Each line below from the "de México es un indicador que va en aumento y" line through the "in innumerevoli iniziative" line, those two included, must be restated word for word; the pictures must not be.

## Data excerpts
[Start of section]
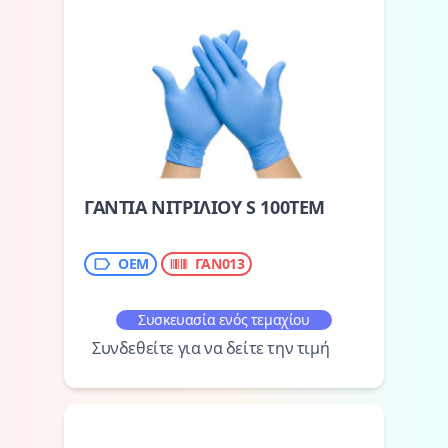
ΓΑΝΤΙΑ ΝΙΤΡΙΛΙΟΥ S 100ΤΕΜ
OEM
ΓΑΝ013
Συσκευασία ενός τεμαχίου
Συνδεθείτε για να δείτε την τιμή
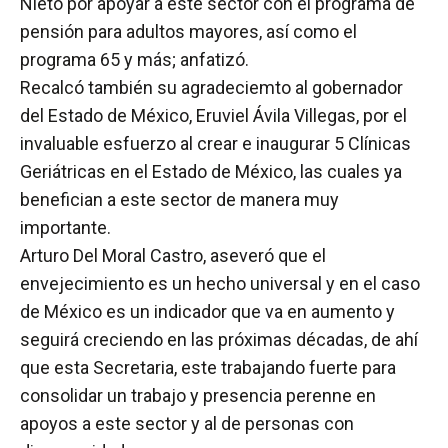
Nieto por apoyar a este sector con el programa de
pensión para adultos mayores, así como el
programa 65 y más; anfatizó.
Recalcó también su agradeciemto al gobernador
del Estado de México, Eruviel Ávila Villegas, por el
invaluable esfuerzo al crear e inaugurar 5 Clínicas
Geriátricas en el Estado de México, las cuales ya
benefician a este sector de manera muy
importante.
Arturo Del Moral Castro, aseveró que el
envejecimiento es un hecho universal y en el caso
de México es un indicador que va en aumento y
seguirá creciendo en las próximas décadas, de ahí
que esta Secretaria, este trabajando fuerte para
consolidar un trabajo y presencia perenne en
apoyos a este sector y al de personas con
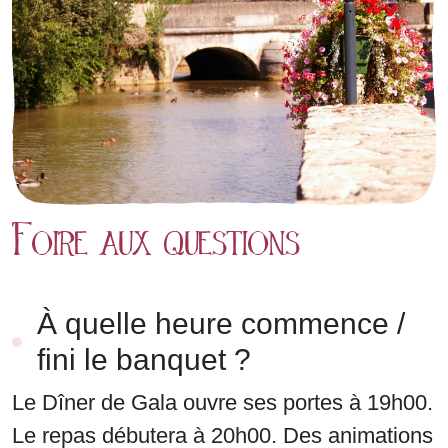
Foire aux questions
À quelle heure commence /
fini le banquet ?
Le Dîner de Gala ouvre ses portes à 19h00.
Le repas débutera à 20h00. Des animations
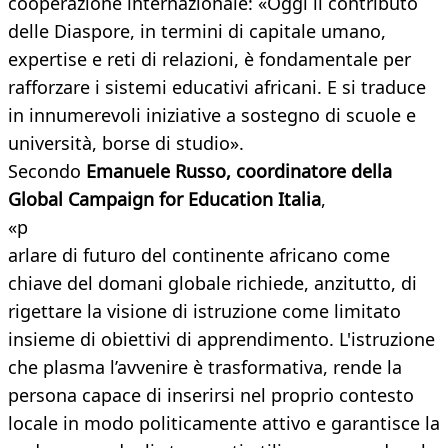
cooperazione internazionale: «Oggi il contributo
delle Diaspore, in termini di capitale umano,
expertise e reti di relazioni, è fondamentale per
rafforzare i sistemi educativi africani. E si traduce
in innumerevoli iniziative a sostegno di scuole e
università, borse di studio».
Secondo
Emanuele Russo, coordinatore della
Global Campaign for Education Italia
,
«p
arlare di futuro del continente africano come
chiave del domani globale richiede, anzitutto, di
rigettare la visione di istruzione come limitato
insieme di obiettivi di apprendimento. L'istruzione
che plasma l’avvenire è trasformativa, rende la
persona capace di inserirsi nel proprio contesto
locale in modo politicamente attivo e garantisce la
[End of section]
[Start of section]
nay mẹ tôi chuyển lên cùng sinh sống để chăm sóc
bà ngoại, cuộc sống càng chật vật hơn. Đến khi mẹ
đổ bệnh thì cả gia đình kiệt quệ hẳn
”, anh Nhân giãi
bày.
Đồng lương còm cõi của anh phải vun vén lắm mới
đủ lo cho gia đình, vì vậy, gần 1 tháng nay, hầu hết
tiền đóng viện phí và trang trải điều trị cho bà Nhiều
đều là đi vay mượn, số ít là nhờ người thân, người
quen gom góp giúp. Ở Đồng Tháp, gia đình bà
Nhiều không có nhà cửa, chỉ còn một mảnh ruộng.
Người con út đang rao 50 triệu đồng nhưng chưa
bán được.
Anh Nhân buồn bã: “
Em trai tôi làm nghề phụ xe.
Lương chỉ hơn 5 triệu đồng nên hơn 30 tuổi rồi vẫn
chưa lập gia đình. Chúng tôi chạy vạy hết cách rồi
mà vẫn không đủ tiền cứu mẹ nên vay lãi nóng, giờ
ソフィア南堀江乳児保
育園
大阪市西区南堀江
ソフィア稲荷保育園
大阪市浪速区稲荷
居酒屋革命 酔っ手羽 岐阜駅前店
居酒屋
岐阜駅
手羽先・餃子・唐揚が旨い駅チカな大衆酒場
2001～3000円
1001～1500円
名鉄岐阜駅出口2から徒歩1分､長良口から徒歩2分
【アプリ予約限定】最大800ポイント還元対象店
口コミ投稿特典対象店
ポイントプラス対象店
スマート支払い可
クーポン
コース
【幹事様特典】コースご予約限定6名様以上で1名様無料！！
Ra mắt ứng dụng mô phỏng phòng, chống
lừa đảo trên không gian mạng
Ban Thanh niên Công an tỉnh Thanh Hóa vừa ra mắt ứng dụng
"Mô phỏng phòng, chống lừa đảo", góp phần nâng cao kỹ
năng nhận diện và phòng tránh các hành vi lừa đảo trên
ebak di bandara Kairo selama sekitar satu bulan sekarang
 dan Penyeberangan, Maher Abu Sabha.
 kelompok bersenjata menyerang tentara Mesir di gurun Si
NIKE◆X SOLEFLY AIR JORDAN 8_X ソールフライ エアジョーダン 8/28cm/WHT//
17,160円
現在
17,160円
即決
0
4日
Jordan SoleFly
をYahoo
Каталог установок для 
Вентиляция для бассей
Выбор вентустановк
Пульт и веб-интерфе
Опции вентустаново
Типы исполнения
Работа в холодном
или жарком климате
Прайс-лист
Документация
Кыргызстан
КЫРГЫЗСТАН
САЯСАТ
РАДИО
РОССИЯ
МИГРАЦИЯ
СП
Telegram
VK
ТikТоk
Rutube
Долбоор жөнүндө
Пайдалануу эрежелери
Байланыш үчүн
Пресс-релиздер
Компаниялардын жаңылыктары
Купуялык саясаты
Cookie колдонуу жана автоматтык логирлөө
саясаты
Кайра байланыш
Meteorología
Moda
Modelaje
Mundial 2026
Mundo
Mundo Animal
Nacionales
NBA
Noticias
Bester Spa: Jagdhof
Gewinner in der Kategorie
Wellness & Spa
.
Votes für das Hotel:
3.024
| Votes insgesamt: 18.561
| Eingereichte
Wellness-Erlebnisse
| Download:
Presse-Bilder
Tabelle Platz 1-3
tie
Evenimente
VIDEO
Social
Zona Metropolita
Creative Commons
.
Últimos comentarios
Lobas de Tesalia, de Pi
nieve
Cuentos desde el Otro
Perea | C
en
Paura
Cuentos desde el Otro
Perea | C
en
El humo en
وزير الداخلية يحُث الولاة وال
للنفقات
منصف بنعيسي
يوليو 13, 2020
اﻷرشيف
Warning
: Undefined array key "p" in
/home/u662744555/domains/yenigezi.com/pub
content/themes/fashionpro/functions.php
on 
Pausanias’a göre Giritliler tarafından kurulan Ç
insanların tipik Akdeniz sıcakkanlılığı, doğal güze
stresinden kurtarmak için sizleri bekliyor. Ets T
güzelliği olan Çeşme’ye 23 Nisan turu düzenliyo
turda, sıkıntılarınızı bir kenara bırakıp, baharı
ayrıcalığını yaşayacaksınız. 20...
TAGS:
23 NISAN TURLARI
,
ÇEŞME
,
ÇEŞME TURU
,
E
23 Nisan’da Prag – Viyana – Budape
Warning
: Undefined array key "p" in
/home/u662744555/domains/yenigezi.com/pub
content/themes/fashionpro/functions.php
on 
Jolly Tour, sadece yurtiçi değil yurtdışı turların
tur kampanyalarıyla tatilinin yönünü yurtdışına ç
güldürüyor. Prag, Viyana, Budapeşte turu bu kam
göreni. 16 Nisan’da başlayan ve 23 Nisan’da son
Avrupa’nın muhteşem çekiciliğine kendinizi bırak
[End of section]
[Start of section]
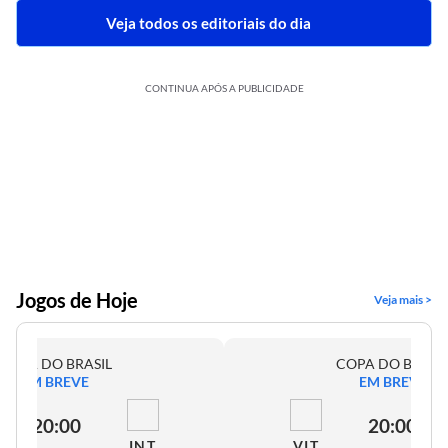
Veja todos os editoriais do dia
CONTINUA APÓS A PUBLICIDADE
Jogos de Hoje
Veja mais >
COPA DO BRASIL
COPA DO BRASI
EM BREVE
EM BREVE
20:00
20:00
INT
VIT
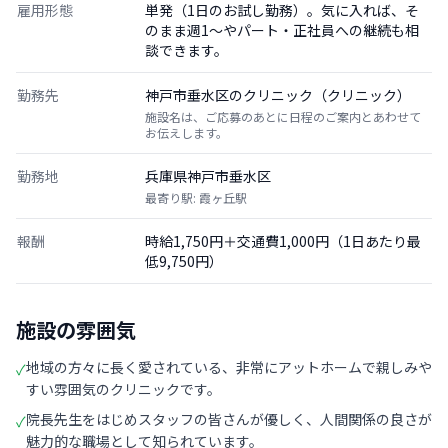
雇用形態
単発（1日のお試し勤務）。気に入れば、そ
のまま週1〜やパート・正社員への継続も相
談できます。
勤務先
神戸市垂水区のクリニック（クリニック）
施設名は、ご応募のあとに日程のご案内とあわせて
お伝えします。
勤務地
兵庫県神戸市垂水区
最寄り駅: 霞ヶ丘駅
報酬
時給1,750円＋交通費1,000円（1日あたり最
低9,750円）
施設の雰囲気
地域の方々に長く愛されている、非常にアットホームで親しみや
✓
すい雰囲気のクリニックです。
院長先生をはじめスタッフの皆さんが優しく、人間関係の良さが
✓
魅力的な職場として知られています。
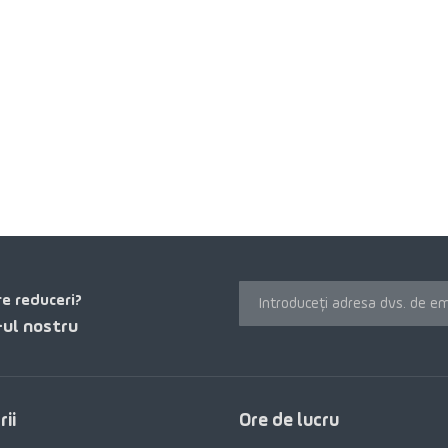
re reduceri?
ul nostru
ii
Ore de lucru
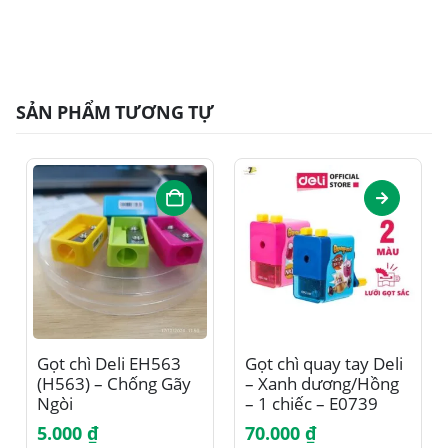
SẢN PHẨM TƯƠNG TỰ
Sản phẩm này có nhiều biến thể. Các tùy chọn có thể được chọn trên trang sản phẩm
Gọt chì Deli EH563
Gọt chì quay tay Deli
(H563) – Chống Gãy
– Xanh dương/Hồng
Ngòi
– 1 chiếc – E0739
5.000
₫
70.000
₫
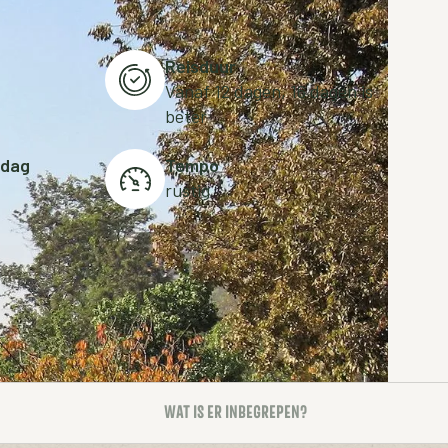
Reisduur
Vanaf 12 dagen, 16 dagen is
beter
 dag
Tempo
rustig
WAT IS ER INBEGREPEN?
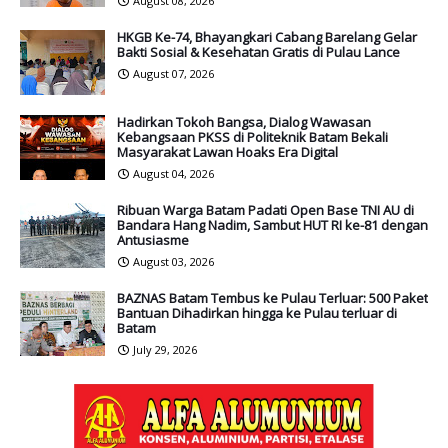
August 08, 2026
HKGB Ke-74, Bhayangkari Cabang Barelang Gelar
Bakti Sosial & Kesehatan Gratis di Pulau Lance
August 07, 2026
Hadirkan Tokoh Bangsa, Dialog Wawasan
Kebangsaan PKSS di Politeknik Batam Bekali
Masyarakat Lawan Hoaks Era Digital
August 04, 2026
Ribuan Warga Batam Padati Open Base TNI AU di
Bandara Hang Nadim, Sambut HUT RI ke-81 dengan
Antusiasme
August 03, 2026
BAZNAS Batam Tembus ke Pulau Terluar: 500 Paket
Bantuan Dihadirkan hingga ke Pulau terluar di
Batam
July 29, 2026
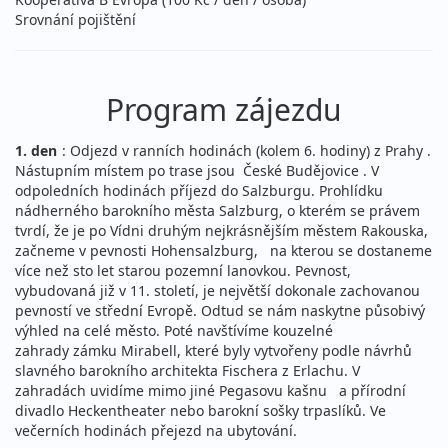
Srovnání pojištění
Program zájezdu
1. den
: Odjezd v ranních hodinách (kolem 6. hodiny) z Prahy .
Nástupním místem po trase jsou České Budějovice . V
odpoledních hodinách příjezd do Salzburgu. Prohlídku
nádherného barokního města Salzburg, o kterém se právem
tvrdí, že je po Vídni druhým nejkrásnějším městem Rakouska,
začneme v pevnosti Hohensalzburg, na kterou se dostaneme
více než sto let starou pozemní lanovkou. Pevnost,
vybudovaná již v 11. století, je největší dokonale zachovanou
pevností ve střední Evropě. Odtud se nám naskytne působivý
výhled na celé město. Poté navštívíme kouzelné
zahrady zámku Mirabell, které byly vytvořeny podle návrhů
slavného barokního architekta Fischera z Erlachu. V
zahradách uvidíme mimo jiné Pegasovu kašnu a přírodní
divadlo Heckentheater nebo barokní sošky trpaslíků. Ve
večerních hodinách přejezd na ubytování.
[End of section]
## Exercise result
de México es un indicador que va en aumento y
seguirá creciendo en las próximas décadas, de ahí
que esta Secretaria, este trabajando fuerte para
consolidar un trabajo y presencia perenne en
apoyos a este sector y al de personas con
Foire aux questions
À quelle heure commence /
fini le banquet ?
Le Dîner de Gala ouvre ses portes à 19h00.
Le repas débutera à 20h00. Des animations
cooperazione internazionale: «Oggi il contributo
delle Diaspore, in termini di capitale umano,
expertise e reti di relazioni, è fondamentale per
rafforzare i sistemi educativi africani. E si traduce
in innumerevoli iniziative a sostegno di scuole e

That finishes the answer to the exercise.